- Records provided:
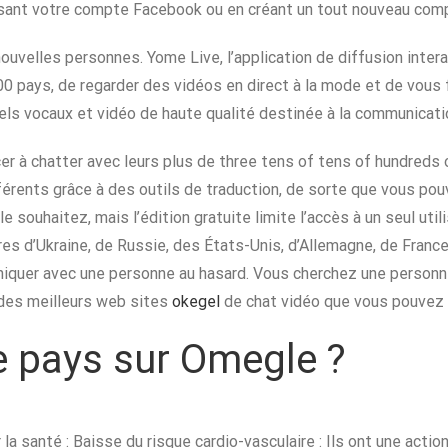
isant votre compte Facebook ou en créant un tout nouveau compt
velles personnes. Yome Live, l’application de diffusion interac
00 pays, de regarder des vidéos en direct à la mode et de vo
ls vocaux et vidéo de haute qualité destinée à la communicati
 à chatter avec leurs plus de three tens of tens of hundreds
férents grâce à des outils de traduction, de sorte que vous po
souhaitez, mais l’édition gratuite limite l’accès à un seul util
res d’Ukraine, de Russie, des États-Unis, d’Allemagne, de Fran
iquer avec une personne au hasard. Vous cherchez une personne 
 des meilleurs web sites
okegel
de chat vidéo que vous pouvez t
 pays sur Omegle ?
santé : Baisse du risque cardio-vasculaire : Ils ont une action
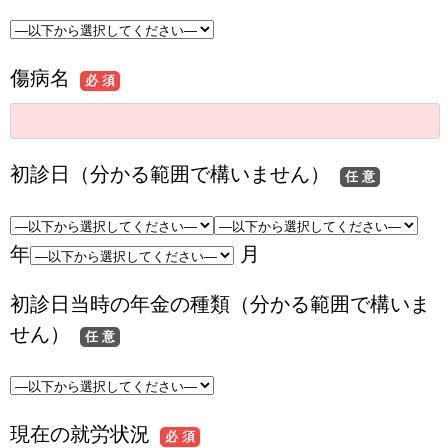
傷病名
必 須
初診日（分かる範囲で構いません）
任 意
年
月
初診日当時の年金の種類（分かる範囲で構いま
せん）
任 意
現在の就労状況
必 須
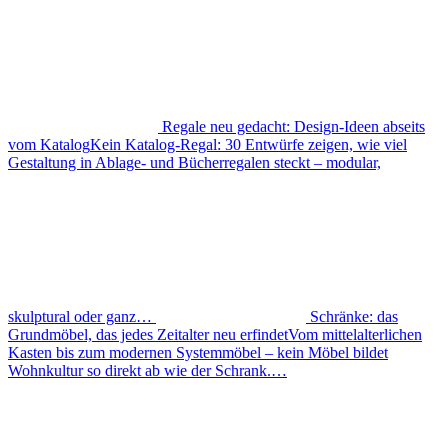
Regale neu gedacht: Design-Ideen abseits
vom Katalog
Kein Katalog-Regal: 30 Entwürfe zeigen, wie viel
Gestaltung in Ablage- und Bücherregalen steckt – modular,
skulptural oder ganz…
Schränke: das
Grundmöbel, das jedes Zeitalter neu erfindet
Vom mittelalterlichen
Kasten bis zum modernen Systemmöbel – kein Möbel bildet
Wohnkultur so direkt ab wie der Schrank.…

==

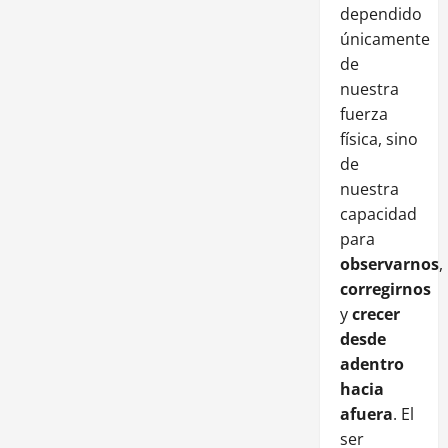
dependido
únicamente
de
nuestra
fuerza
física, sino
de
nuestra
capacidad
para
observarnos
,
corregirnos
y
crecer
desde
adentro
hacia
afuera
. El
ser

- Aim of the exercise: After locating the line with "Gestaltung in Ablage- und" in the material above, return it and each line after it exactly, ending at the line with "Wohnkultur so direkt ab wie der Schrank.…".

- Response to the exercise:
Gestaltung in Ablage- und Bücherregalen steckt – modular,
skulptural oder ganz…
Schränke: das
Grundmöbel, das jedes Zeitalter neu erfindet
Vom mittelalterlichen
Kasten bis zum modernen Systemmöbel – kein Möbel bildet
Wohnkultur so direkt ab wie der Schrank.…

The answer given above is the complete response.